A draft policy promises drastic reforms in the health care sector including attracting more resources and expanding access to medical services.
Notable in the Ministry of Health 2008 - 2012 draft is partnership with the private sector to achieve national health goals. While this is expected to see more private investments in the sector, the public expects the reforms to address corruption in the medical services supply chain ensuring resources are put to intended uses.
The role of the Ministry of Health will be taken over by a proposed Health Service Commission, whose main challenge will be to ensure the Sh40 billion annual budget for the sector yields affordable healthcare for all.
Training of community-based health workers is a key pillar of the draft policy, which seeks to shift health management from curative to preventive approaches. It also seeks to review of National Social Health Insurance Scheme to be in line with the financing strategy for the health sector.
In Kenya, only 1.8 million of a possible six million formal sector workers are insured for medical needs while 230,000 workers from a possible nine million, in the informal sector have bought covers.

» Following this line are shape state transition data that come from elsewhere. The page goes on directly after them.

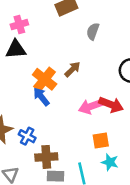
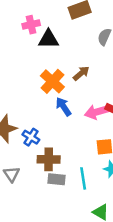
black triangle: (16, 49) -> (48, 39), moved
blue arrow: (41, 97) -> (63, 107), moved

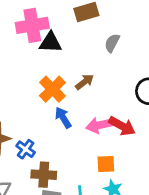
pink cross: (31, 25) -> (32, 25), size x1.6

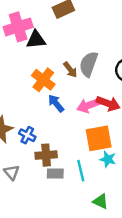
gray semicircle: (112, 43) -> (89, 64), moved, size x1.5
brown arrow: (85, 82) -> (70, 70), turned 98
orange square: (106, 164) -> (99, 138), size x1.6

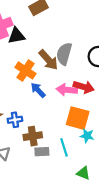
brown arrow: (70, 70) -> (48, 60), size x1.5
pink arrow: (89, 105) -> (67, 90), turned 30
blue cross: (27, 135) -> (15, 120), turned -32
orange square: (99, 138) -> (78, 118), turned 30

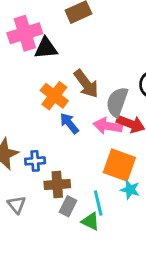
gray semicircle: (64, 54) -> (117, 102), moved
gray rectangle: (42, 152) -> (68, 206), turned -64
green triangle: (83, 173) -> (90, 221), moved

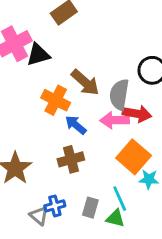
blue cross: (35, 161) -> (55, 206), moved
orange square: (119, 165) -> (134, 157), turned 32
brown cross: (57, 185) -> (71, 159), moved

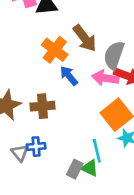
brown cross: (71, 159) -> (43, 106), moved
gray rectangle: (90, 208) -> (75, 169), moved

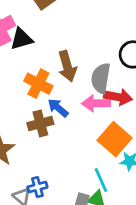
brown arrow: (85, 38) -> (67, 66), turned 32
brown cross: (43, 106) -> (40, 123), moved

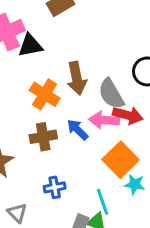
gray semicircle: (101, 78) -> (111, 94), turned -44
blue arrow: (58, 108) -> (77, 130), moved
blue cross: (37, 187) -> (55, 187), moved

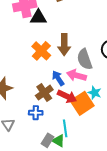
red arrow: (128, 115) -> (67, 96), moved
brown cross: (43, 137) -> (44, 93), moved, turned -36
cyan star: (135, 184) -> (95, 93), moved

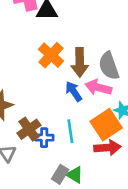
brown arrow: (64, 45) -> (80, 62), moved
brown cross: (44, 93) -> (29, 129), moved
red arrow: (67, 96) -> (107, 148), moved, turned -30
cyan line: (65, 128) -> (70, 131), moved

An estimated 400,000 workers are enrolled with private medical schemes, meaning nearly nine in 10 workers and their families are yet to adopt modern health financing options.
To raise the coverage, the Kenya Association of Healthcare Organizations has proposed that citizens become paid-up members of a hospital in their locality from where they will access health services.
KAHO is also calling on the Government to allow parallel importation of generic drugs to reduce the cost of medicine. This, it says, would reduce the cost of healthcare 40 per cent, enabling low income earners buy insurance covers as experiences in South Africa and Botswana have shown.
The government reform plan also gives a lot of emphasis on developing a strong health infrastructure plan to guide investments in the health sector. It says the ministry will develop financing and channel health funds direct to health facilities.
Dr Edward Rukwaro, the general manager for AAR Healthcare, sees a partnership between the public and private sector should involve drawing a partnership and investment plan, to which resources would then be harnessed.
Some of the areas where additional investments are needed include risk pooling to increase the 1.5 per cent of Kenyans having medical insurance and health care service delivery.
"We are confident that 7.5-10 per cent of Kenyans can afford a reasonably priced cover," Dr Rukwaro said. More people having insurance covers would ease the burden of healthcare service delivery of the government, relatives and well-wishers of the disposed.
"Economies of scale would in turn see the covers become progressively affordable, increasing access and overall quality of care," Dr Rukwaro explained.
Other avenues for increased investment in the sector include development of cost effective for-profit hospital facilities, local pharmaceutical manufacturing and integration of traditional medicine into conventional healthcare solutions.
Approximately 30 per cent of cost of healthcare relates to pharmaceuticals. Luke Simba, the national chairman of the National Nurses Association of Kenya, says the country should increase the allocation to health from the current nine per cent to the WHO target of 15 per cent of the national budget.
Shortage of medical practitioners has seen charges in private institutions rise to as much of three times those in neighbouring countries. They are also higher than those prevailing in South Africa.
While opening parliament two weeks ago, President Kibaki promised to consolidate the 23 different public health laws into a single Act of Parliament.